Once individual researchers start to adopt the “no more bets” heuristic for personal use, it is only a small step to claim credit for one’s predictions by preregistering data analysis plans (e.g., on the Open Science Framework or on AsPredicted.org) or engaging in a registered report [12]. In registered reports, articles receive “in-principle acceptance” based on an initial review of the methods in advance of data collection. A second phase of review serves only to decide whether the proposed methods were followed.

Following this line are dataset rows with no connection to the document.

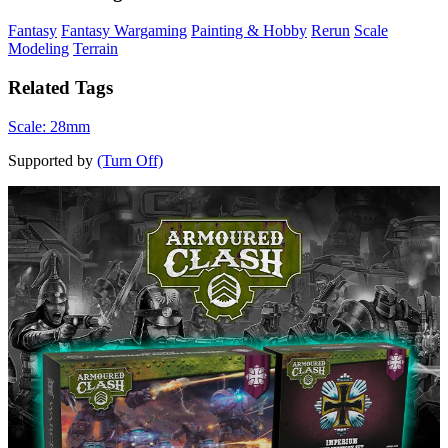
Fantasy
Fantasy Wargaming
Painting & Hobby
Rerun
Scale
Modeling
Terrain
Related Tags
Scale: 28mm
Supported by
(Turn Off)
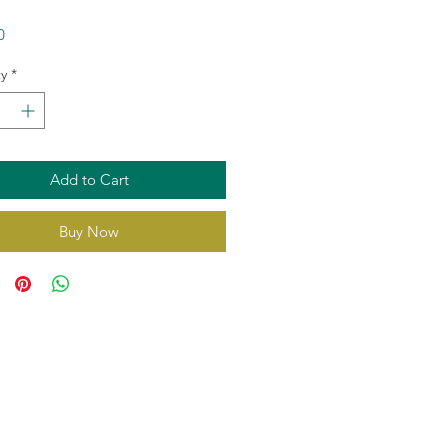
Price
0
y
*
Add to Cart
Buy Now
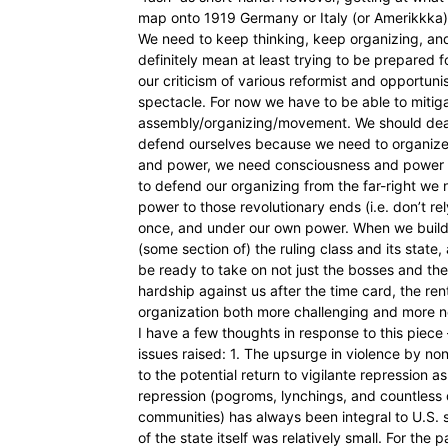
map onto 1919 Germany or Italy (or Amerikkka) 
We need to keep thinking, keep organizing, and k
definitely mean at least trying to be prepared fo
our criticism of various reformist and opportuni
spectacle. For now we have to be able to mitigat
assembly/organizing/movement. We should deal w
defend ourselves because we need to organize
and power, we need consciousness and power t
to defend our organizing from the far-right we
power to those revolutionary ends (i.e. don’t rel
once, and under our own power. When we build u
(some section of) the ruling class and its state
be ready to take on not just the bosses and the
hardship against us after the time card, the rent
organization both more challenging and more 
I have a few thoughts in response to this piece
issues raised: 1. The upsurge in violence by non
to the potential return to vigilante repression as
repression (pogroms, lynchings, and countless
communities) has always been integral to U.S. s
of the state itself was relatively small. For the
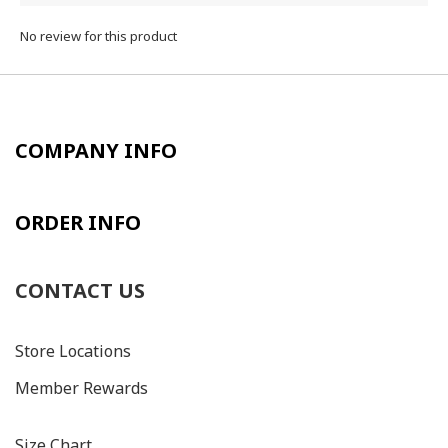
No review for this product
COMPANY INFO
ORDER INFO
CONTACT US
Store Locations
Member Rewards
Size C
hart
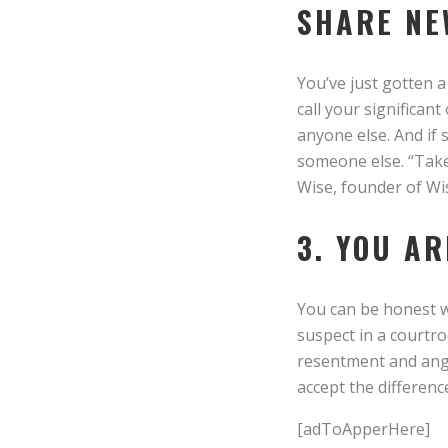
SHARE NE
You’ve just gotten a
call your significan
anyone else. And if
someone else. “Take
Wise, founder of Wi
3. YOU A
You can be honest wi
suspect in a courtro
resentment and anger
accept the differenc
[adToApperHere]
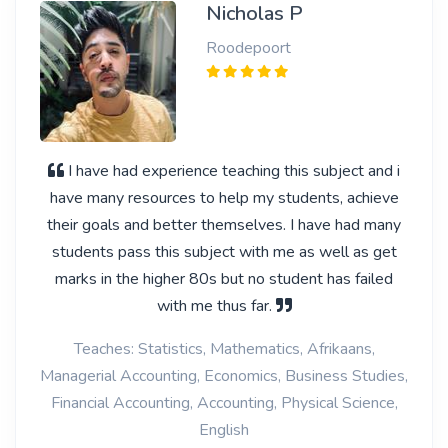
Nicholas P
Roodepoort
I have had experience teaching this subject and i
have many resources to help my students, achieve
their goals and better themselves. I have had many
students pass this subject with me as well as get
marks in the higher 80s but no student has failed
with me thus far.
Teaches: Statistics, Mathematics, Afrikaans,
Managerial Accounting, Economics, Business Studies,
Financial Accounting, Accounting, Physical Science,
English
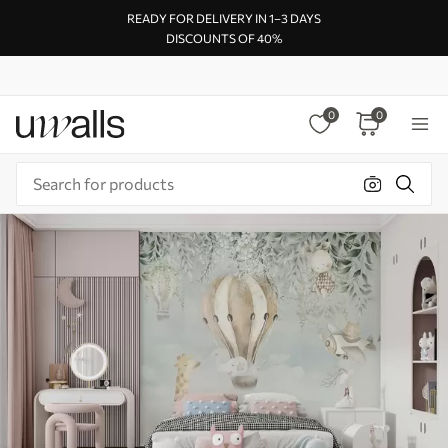
READY FOR DELIVERY IN 1–3 DAYS
DISCOUNTS OF 40%
0
0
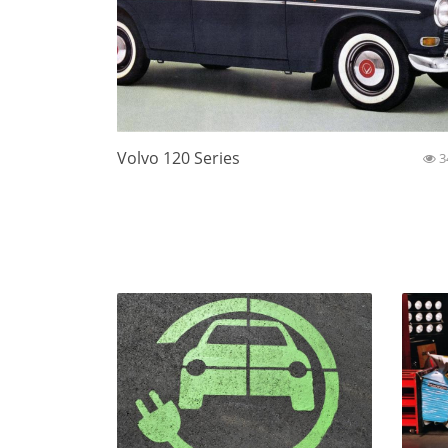
Volvo 120 Series
3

Presently, the no more bets heuristic is applied implicitly only in fields that enforce preregistration (e.g., certain medical clinical trials). Strict application of the heuristic attends researchers to the fact that their work may violate key scientific desiderata and may pave the way to preregistration and the publication of results independent of the outcome. In line with the old rules from Peirce, such a new way of conducting research will prove an essential component in the struggle for research that is both informative and reproducible.

References

[1] Pashler, H., & Wagenmakers, E.-J. (2012). Editors’ introduction to the special section on replicability in psychological science a crisis of confidence? Perspectives on Psychological Science, 7, 528-530. doi: 10.1177/1745691612465253
[2] Eds. (2016). Editorial: Reality check on reproducibility. Nature, 533, p. 437. doi:10.1038/533437a
[3] Open Science Collaboration. (2015). Estimating the reproducibility of psychological science. Science, 349(6251), aac4716. doi: 10.1126/science.aac4716
[4] Yong, E. (May 16, 2012). Replication studies: Bad copy. Nature News. doi: 10.1038/485298a
[5] Hartshorne, C., & Weiss, P. (eds.) (1932). Collected papers of Charles Sanders Peirce: Volume II: Elements of logic. Cambridge: Harvard University Press.
[6] Peirce, C. S. (1878). Deduction, induction, and hypothesis. Popular Science Monthly, 13, 470-482.
[7] De Groot, A. D. (1956/2014). The meaning of “significance” for different types of research. Translated and annotated by Eric-Jan Wagenmakers, Denny Borsboom, Josine Verhagen, Rogier Kievit, Marjan Bakker, Angelique Cramer, Dora Matzke, Don Mellenbergh, and Han L. J. van der Maas. Acta Psychologica, 148, 188-194.
[8] Wagenmakers, E.-J., Wetzels, R., Borsboom, D., van der Maas, H.L.J., & Kievit, R.A. (2012). An agenda for purely confirmatory research. Perspectives on Psychological Science, 7, 632-638. doi: 10.1177/1745691612463078
[9] Feynman, R. P. (1974). Cargo cult science. Engineering and Science, 37, 10-13.
[10] Sterling, T. D., Rosenbaum, W., & Weinkam, J. (1995). Publication decisions revisited: The effect of the outcome of statistical tests on the decision to publish and vice versa. The American Statistician, 49, 108-112. doi: 10.2307/2684823
[11] Francis, G. (2013). Replication, statistical consistency, and publication bias. Journal of Mathematical Psychology, 57, 153-169.
[12] Chambers, C. D. (2013) Registered Reports: A new publishing initiative at Cortex. Cortex, 49, 609-610. doi: 10.1016/j.cortex.2012.12.016.

image001
Still relevant today: Charles Sanders Peirce (1839 – 1914) formulated common-sense rules for the honest assessment of scientific hypotheses.